New research shows that Neanderthals were able to start fires using stone tools. The findings, published in the journal Scientific Reports, present the first artefactual evidence for systematic fire production by our extinct close relatives.
Ample evidence from the Middle Paleolithic, which spans 300,000 to 50,000 years ago, has shown that Neanderthals regularly used fire. However, it was unclear whether they collected natural fire, or produced it themselves.
The familiar fire-starting method of producing a shower of sparks over tinder by striking steel against flint first originated in the Iron Age. Prior to this, ample evidence suggests humans used an iron-containing mineral called pyrite to strike flint. Indeed, flint tools that had most likely been used for this purpose have been found at numerous Homo sapiens archaeological sites throughout Eurasia.
However, no dedicated fire-making tools had ever been found at Neanderthal sites. Any flint tools that had been discovered appear to have been used for other things, such as animal butchering.
Nevertheless, there were hints that Neanderthals had an interest in fire making. For example, there is evidence that late Neanderthals collected manganese dioxide (MnO2), a mineral that when crushed to a powder can lower the combustion temperature of woody tinder, making it easier to light.
In the new study, archaeologist Andrew Sorensen at Leiden University in the Netherlands and his colleagues re-examined some flint tools that had been found at multiple Neanderthal sites across France. Using a technique called microwear analysis, they identified macroscopic and microscopic striations that suggest the flint tools had been repeatedly struck with a hard mineral.

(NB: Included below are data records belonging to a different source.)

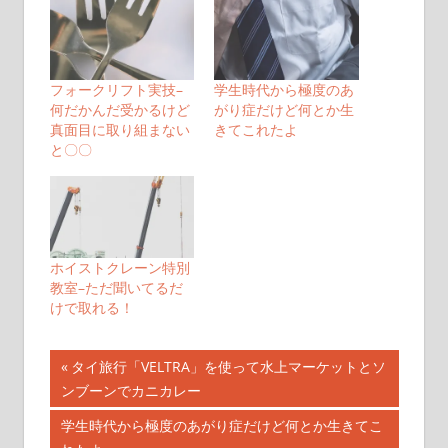
フォークリフト実技–
学生時代から極度のあ
何だかんだ受かるけど
がり症だけど何とか生
真面目に取り組まない
きてこれたよ
と〇〇
ホイストクレーン特別
教室–ただ聞いてるだ
けで取れる！
投
前
タイ旅行「VELTRA」を使って水上マーケットとソ
の
ンブーンでカニカレー
稿
記
次
学生時代から極度のあがり症だけど何とか生きてこ
ナ
事:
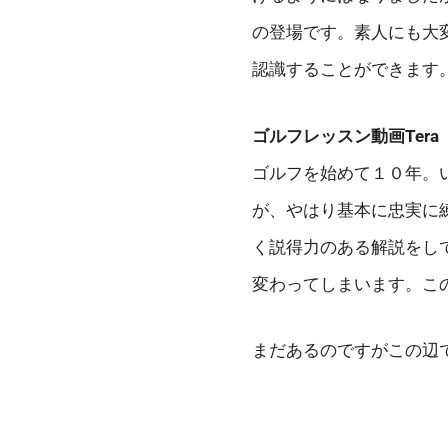
の登場です。素人にも大
認識することができます
ゴルフレッスン動画Tera
ゴルフを始めて１０年。
が、やはり基本に忠実に
く説得力のある解説をして
変わってしまいます。こ
まだあるのですがこの辺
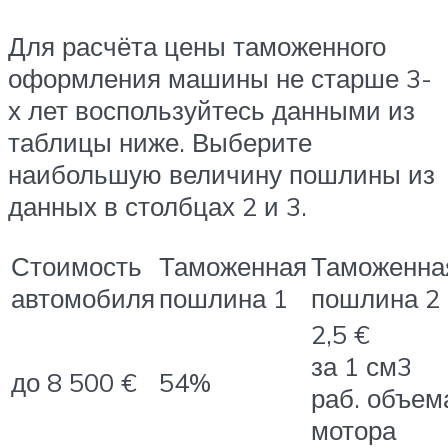
Для расчёта цены таможенного
оформления машины не старше 3-
х лет воспользуйтесь данными из
таблицы ниже. Выберите
наибольшую величину пошлины из
данных в столбцах 2 и 3.
Стоимость
Таможенная
Таможенна
автомобиля
пошлина 1
пошлина 2
2,5 €
за 1 см3
до 8 500 €
54%
раб. объем
мотора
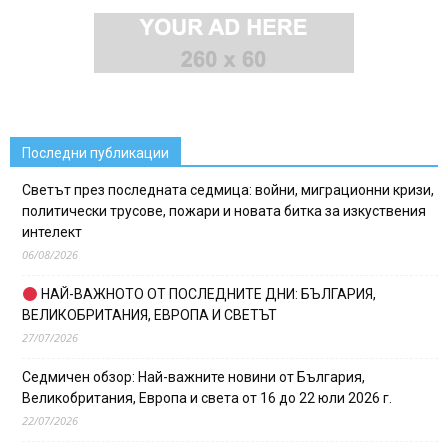
Последни публикации
Светът през последната седмица: войни, миграционни кризи,
политически трусове, пожари и новата битка за изкуствения
интелект
06/08/2026
НАЙ-ВАЖНОТО ОТ ПОСЛЕДНИТЕ ДНИ: БЪЛГАРИЯ,
ВЕЛИКОБРИТАНИЯ, ЕВРОПА И СВЕТЪТ
27/07/2026
Седмичен обзор: Най-важните новини от България,
Великобритания, Европа и света от 16 до 22 юли 2026 г.
22/07/2026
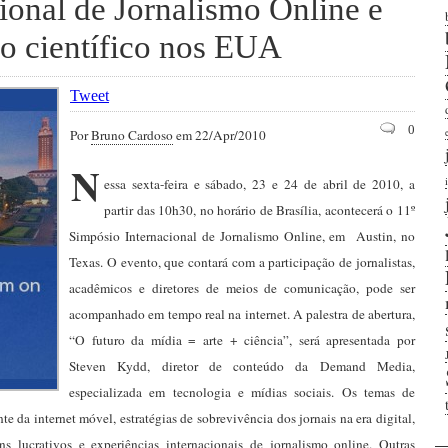
ional de Jornalismo Online e
mo científico nos EUA
Tweet
0
Por
Bruno Cardoso
em 22/Apr/2010
N
essa sexta-feira e sábado, 23 e 24 de abril de 2010, a
partir das 10h30, no horário de Brasília, acontecerá o 11º
Simpósio Internacional de Jornalismo Online, em Austin, no
Texas. O evento, que contará com a participação de jornalistas,
acadêmicos e diretores de meios de comunicação, pode ser
acompanhado em tempo real na internet. A palestra de abertura,
“O futuro da mídia = arte + ciência”, será apresentada por
Steven Kydd, diretor de conteúdo da Demand Media,
especializada em tecnologia e mídias sociais. Os temas de
te da internet móvel, estratégias de sobrevivência dos jornais na era digital,
ins lucrativos e experiências internacionais de jornalismo online. Outras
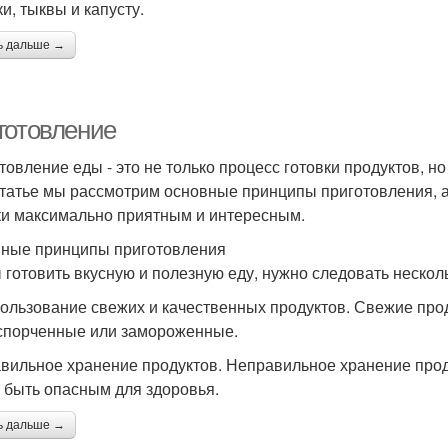
и, тыквы и капусту.
ь дальше →
готовление
товление еды - это не только процесс готовки продуктов, но
статье мы рассмотрим основные принципы приготовления, а 
ки максимально приятным и интересным.
ные принципы приготовления
 готовить вкусную и полезную еду, нужно следовать неско
пользование свежих и качественных продуктов. Свежие пр
спорченные или замороженные.
авильное хранение продуктов. Неправильное хранение прод
 быть опасным для здоровья.
ь дальше →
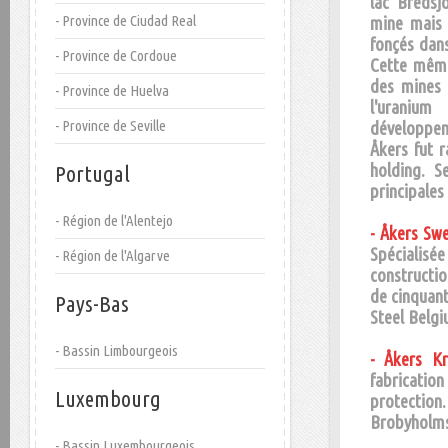
lac Bredsj
- Province de Ciudad Real
mine mais 
fonçés dans
- Province de Cordoue
Cette même
des mines 
- Province de Huelva
l'uranium
- Province de Seville
développeme
Åkers fut 
holding. S
Portugal
principales 
- Région de l'Alentejo
- Åkers Sw
Spécialisée
- Région de l'Algarve
constructio
de cinquant
Pays-Bas
Steel Belgi
- Bassin Limbourgeois
- Åkers Kr
fabricatio
Luxembourg
protectio
Brobyholms
- Bassin Luxembourgeois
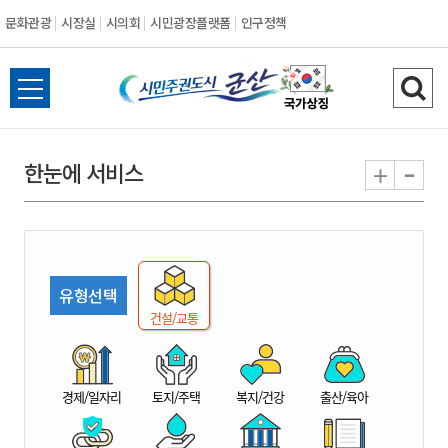
문화관광
시장실
시의회
시민광장플랫폼
인구정책
시
전
검
민
체
색
메
하
-
+
한눈에 서비스
주
뉴
기
열
권
기
도
유형선택
시
건설/교통
군
경제/일자리
토지/주택
복지/건강
출산/육아
산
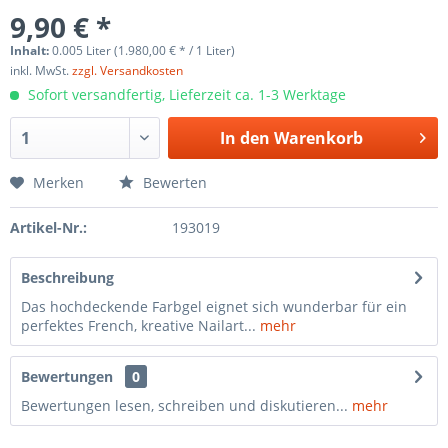
9,90 € *
Inhalt:
0.005 Liter (1.980,00 € * / 1 Liter)
inkl. MwSt.
zzgl. Versandkosten
Sofort versandfertig, Lieferzeit ca. 1-3 Werktage
In den
Warenkorb
Merken
Bewerten
Artikel-Nr.:
193019
Beschreibung
Das hochdeckende Farbgel eignet sich wunderbar für ein
perfektes French, kreative Nailart...
mehr
Bewertungen
0
Bewertungen lesen, schreiben und diskutieren...
mehr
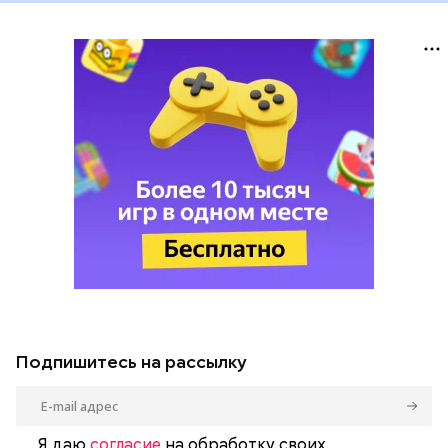
Подпишитесь на рассылку
Я даю
согласие
на обработку своих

The researchers then conducted an experiment to see if they could produce similar markings on replica flint tools by using them in a number of different tasks, including fire-making via striking with pyrite fragments. They found that not only was it possible to produce sparks by striking the replica flint with pyrite, but the markings produced by this process were the closest match to the markings found on the Neanderthal flint tools.
Taken together, these findings represent strong evidence that Neanderthals systematically used tools to make fire. This in turn has interesting implications for the understanding of Neanderthal cognition.